||The John Pudney Papers, 1850-1977 (bulk 1926-1976), include drafts,
notes, printer's copies, galleys, research material, notebooks, diaries, and
correspondence. The collection is arranged in two series: Works, 1850-1977
(2.75 boxes) and Correspondence, 1937-1962 (.25 box).
||The Works series reflects the diverse genres (novels, poems, plays,
diaries, literary criticism, humorous non-fiction, short stories) in which
Pudney wrote. The manuscripts found here, both holograph and typescript, most
often represent drafts, modified with corrections, annotations, and inserts.
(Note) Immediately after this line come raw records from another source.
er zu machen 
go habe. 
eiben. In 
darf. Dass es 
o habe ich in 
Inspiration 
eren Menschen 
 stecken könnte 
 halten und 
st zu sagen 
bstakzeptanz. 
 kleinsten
This series is alphabetically arranged by published titles or Pudney's folder
headings, which are designated in the folder list by single quotation marks.
The folders often contain numerous manuscripts and/or related notes, proposals,
and correspondence. Many of the drafts of poems are written on the verso of
other incomplete manuscripts by Pudney. This series contains both published and
unpublished material, which are identified as such whenever possible.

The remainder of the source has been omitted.